Der Donnerstag begann mit einem seltenen Optimismus. Axios berichtete, dass US- und iranische Verhandlungsführer sich auf ein 60-tägiges Memorandum of Understanding zur Verlängerung des Waffenstillstands geeinigt hatten. Ein Beamter des Weißen Hauses sagte dann gegenüber CNBC, die beiden Seiten hätten "größtenteils zugestimmt" – was echte Hoffnungen weckte, dass der dreimonatige Konflikt endlich zu Ende gehen könnte. Öl fiel nach dieser Nachricht.

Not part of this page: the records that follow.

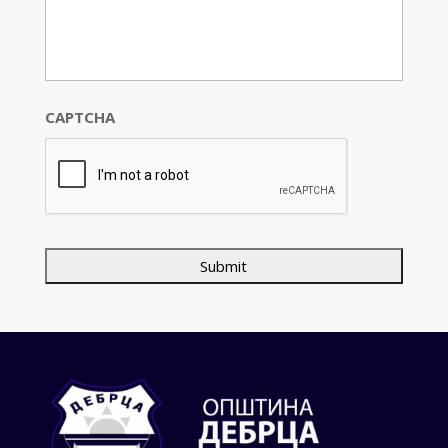
CAPTCHA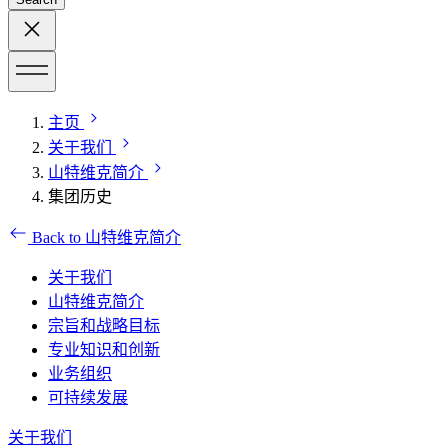
主页
关于我们
山特维克简介
集团历史
Back to 山特维克简介
关于我们
山特维克简介
宗旨和战略目标
专业知识和创新
业务组织
可持续发展
关于我们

WTI-Rohöl stieg um 0,3% und schloss bei 88,90 $ pro Barrel. Brent fiel um 0,6% und schloss bei 93,71 $. Beide hatten zu Beginn der Session höher gehandelt, nachdem die Revolutionsgarde Irans behauptet hatte, sie habe eine US-Luftbasis ins Visier genommen – eine Schlagzeile, die die Preise kurzzeitig in die Höhe schnellen ließ, bevor die Berichte über einen Waffenstillstand sie wieder nach unten zogen.

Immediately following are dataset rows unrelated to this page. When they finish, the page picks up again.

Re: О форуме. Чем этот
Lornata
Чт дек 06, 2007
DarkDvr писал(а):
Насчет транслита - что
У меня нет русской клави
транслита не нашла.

Aber Trump hat dem Deal noch nicht zugestimmt. Und das ist wichtig. Das Weiße Haus hat drei klare Linien gezogen:

Finanzminister Scott Bessent bestätigte am Donnerstag, dass jedes Abkommen drei nicht verhandelbare Punkte erfüllen muss:

  1. Iran gibt sein hochangereichertes Uran ab

  2. Verpflichtet sich, niemals eine nukleare Waffe zu verfolgen

  3. Öffnet die Straße von Hormuz vollständig wieder. Keine Ausnahmen.


Das Muster wird ermüdend:

Im vergangenen Monat haben beide Seiten wiederholt Fortschritte angekündigt — nur um von der anderen Seite Stunden später dementiert zu werden. Donnerstag war da keine Ausnahme. Die "weitgehend vereinbarte" Schlagzeile aus dem Weißen Haus wurde am selben Abend von iranischen Raketenstarts gefolgt.

Das iranische Staatsmedium Fars berichtete, dass die Streitkräfte des Landes am späten Donnerstagabend lokale Zeit Raketen auf nicht identifizierte Ziele abgefeuert haben — damit wurde jede Wohlwollensstimmung, die die früheren Waffenstillstands-Nachrichten erzeugt hatten, zunichtegemacht. Es war ein bekanntes Muster.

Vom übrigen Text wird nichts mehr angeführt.